**Activity**
Everything from the opening line of the records below through the line with "This is the moment for forestry to step up as" must be duplicated exactly, pictures left out.

**Information**
==========

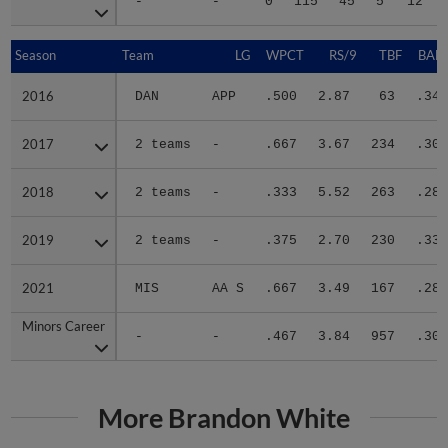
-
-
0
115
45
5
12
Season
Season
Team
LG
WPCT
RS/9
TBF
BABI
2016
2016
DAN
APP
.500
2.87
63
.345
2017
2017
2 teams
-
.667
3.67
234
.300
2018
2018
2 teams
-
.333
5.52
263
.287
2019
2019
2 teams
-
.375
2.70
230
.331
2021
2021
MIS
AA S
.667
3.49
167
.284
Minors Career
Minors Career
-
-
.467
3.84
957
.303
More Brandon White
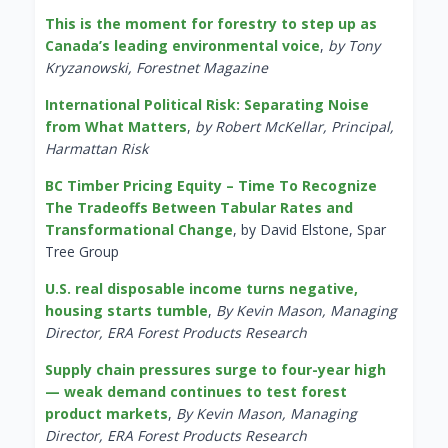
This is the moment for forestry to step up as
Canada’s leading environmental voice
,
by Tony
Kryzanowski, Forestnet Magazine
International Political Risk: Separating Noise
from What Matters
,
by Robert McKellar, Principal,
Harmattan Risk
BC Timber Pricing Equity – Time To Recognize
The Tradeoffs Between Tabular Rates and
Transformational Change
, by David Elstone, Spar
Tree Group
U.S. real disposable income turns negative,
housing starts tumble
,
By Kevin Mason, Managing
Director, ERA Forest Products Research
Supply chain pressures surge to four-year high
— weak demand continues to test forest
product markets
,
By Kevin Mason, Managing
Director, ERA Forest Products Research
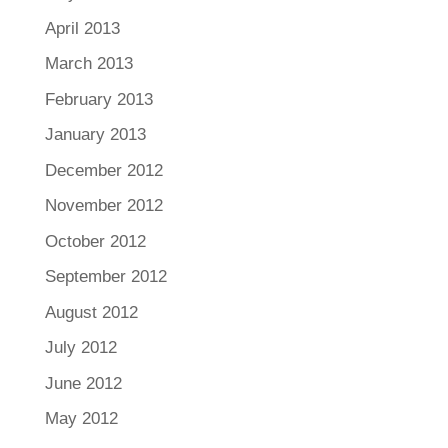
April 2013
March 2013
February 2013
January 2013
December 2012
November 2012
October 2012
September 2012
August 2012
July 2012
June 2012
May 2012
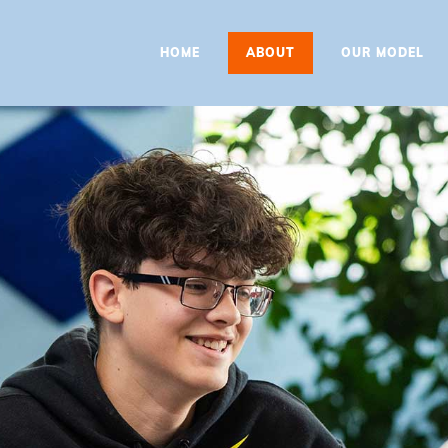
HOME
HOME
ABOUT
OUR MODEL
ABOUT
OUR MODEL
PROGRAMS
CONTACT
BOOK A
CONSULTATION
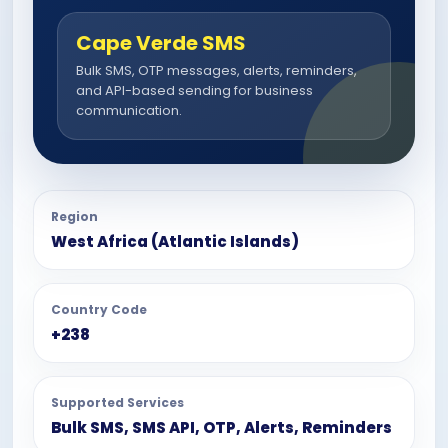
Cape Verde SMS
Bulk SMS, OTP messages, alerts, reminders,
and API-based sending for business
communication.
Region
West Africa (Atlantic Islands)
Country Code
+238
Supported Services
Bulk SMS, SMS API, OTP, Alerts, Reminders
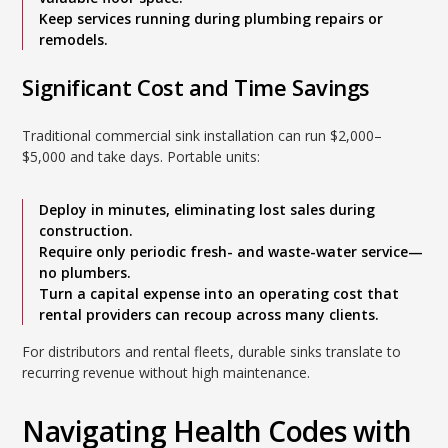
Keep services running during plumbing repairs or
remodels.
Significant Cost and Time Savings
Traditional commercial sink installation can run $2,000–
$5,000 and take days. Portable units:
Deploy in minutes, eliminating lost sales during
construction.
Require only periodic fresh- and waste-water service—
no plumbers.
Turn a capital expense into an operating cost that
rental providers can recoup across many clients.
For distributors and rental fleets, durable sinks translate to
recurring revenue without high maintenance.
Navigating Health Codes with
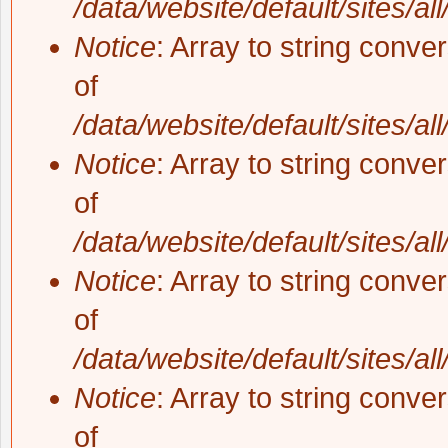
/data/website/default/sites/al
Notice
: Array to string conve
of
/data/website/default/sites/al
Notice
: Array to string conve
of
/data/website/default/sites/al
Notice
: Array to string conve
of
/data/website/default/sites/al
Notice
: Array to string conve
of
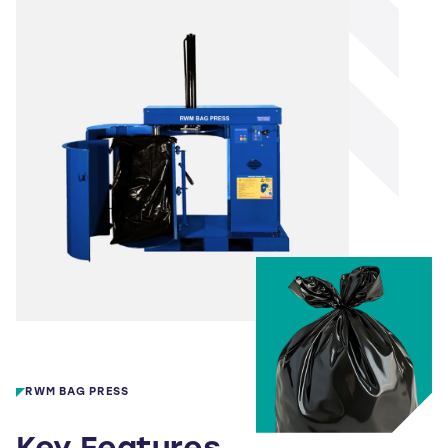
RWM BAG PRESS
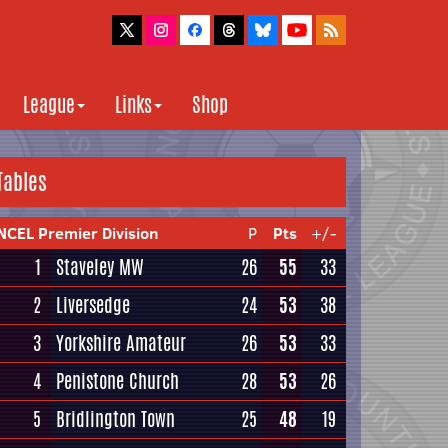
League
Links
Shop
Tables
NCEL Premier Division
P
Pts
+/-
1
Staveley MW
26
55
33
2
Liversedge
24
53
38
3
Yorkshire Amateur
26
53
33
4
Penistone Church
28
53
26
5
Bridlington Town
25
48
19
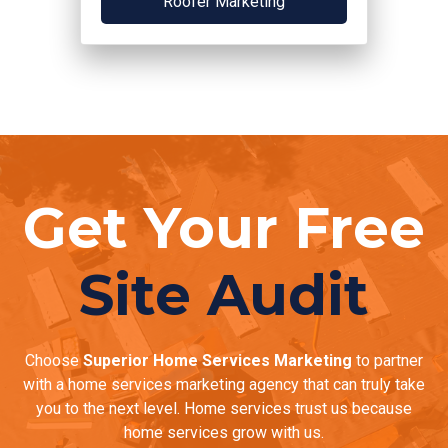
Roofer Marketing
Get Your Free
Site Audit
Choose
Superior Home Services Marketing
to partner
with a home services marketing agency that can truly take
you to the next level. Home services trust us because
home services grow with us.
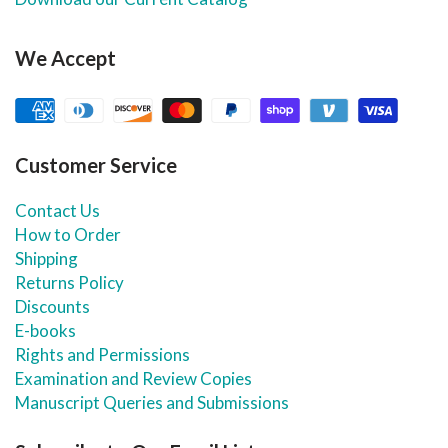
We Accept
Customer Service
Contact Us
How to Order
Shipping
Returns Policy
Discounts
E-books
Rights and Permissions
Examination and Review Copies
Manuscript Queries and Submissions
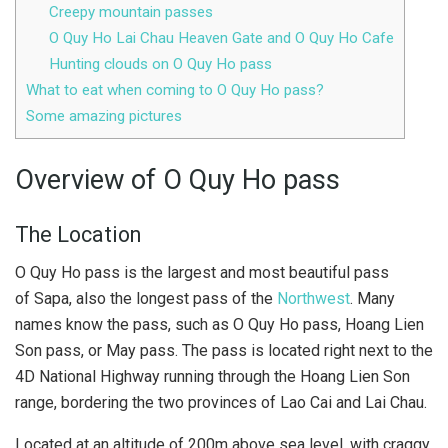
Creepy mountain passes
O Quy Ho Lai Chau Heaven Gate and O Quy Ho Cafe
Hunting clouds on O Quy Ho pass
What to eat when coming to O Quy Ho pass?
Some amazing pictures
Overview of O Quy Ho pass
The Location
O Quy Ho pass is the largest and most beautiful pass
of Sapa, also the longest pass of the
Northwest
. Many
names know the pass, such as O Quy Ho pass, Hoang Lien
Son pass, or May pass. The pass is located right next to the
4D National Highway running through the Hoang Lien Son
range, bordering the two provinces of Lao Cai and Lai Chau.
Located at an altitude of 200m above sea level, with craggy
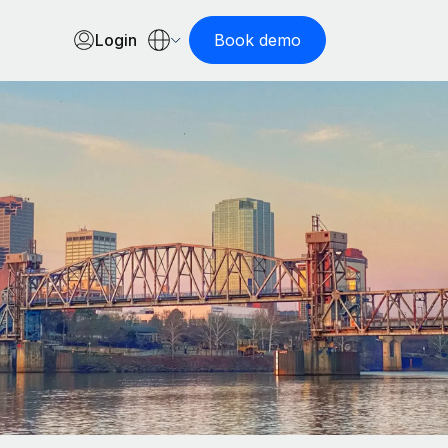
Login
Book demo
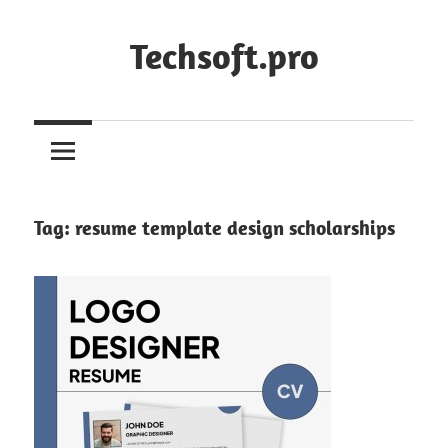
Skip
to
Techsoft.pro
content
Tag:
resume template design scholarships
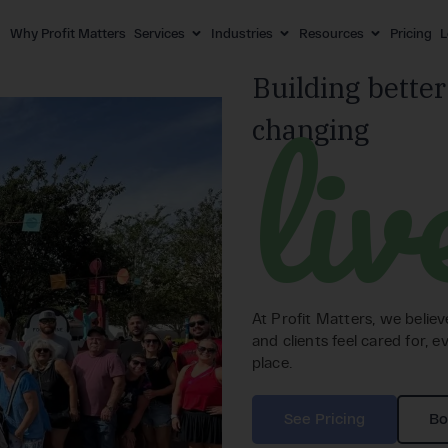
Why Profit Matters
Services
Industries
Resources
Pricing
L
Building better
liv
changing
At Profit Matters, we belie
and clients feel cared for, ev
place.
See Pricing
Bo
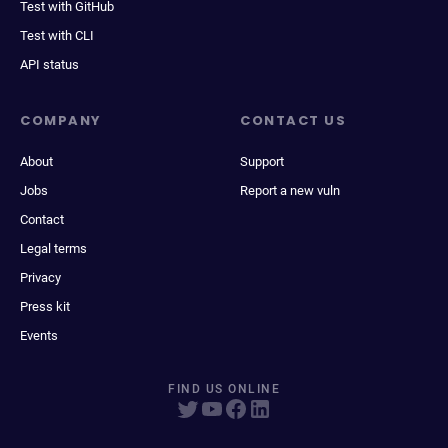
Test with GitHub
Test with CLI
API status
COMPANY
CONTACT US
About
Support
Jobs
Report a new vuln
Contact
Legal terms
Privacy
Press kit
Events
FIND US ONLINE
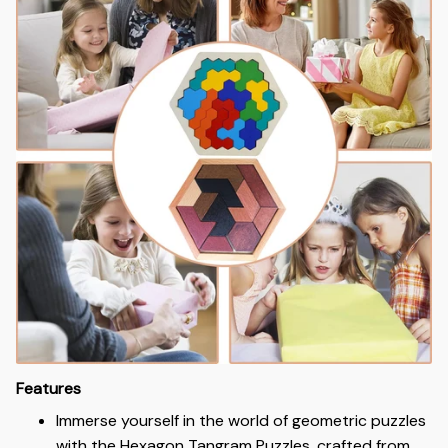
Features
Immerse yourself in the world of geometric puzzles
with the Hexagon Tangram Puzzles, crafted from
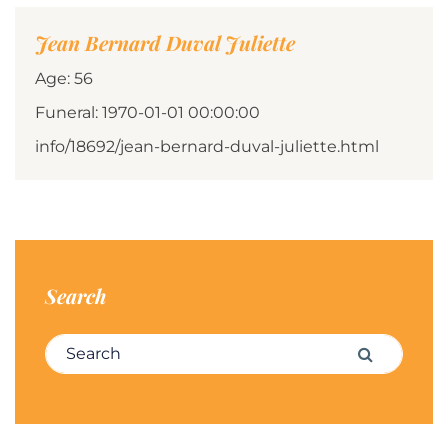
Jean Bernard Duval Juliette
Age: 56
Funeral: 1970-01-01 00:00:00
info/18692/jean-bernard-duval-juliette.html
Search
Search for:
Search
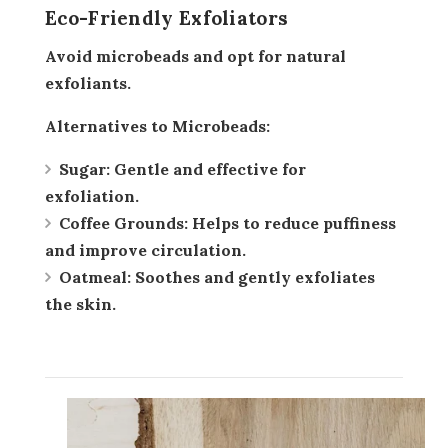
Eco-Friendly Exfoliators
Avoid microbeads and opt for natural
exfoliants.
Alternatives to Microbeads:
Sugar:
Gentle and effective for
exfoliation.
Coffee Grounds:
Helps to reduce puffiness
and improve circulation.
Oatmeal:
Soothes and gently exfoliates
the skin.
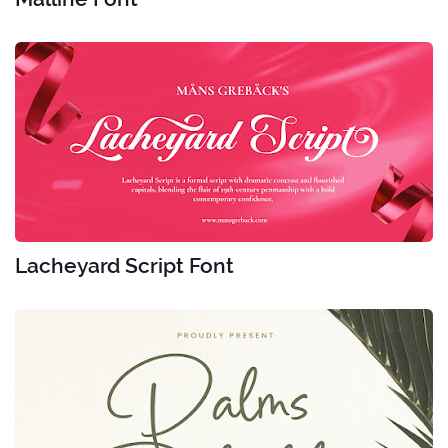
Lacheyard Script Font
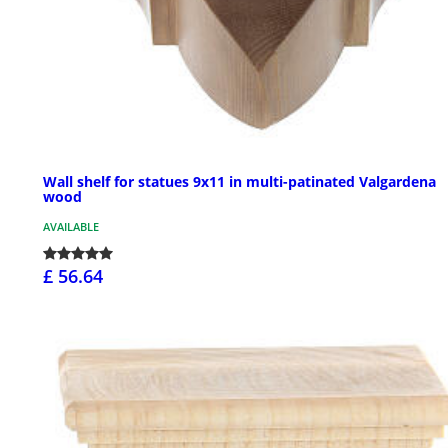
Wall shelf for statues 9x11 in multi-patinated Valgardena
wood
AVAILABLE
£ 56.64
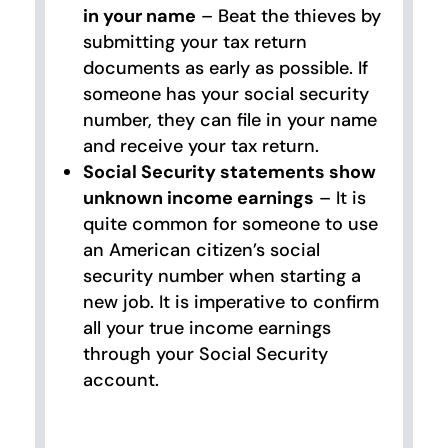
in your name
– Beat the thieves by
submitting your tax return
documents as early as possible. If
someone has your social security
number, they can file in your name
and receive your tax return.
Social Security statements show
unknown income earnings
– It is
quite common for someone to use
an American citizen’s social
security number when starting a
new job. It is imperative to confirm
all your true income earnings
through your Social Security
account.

==========

**Solution to this task**
-
-
0
115
45
5
12
Season
Season
Team
LG
WPCT
RS/9
TBF
BABI
2016
2016
DAN
APP
.500
2.87
63
.345
2017
2017
2 teams
-
.667
3.67
234
.300
2018
2018
2 teams
-
.333
5.52
263
.287
2019
2019
2 teams
-
.375
2.70
230
.331
2021
2021
MIS
AA S
.667
3.49
167
.284
Minors Career
Minors Career
-
-
.467
3.84
957
.303
More Brandon White
This is the moment for forestry to step up as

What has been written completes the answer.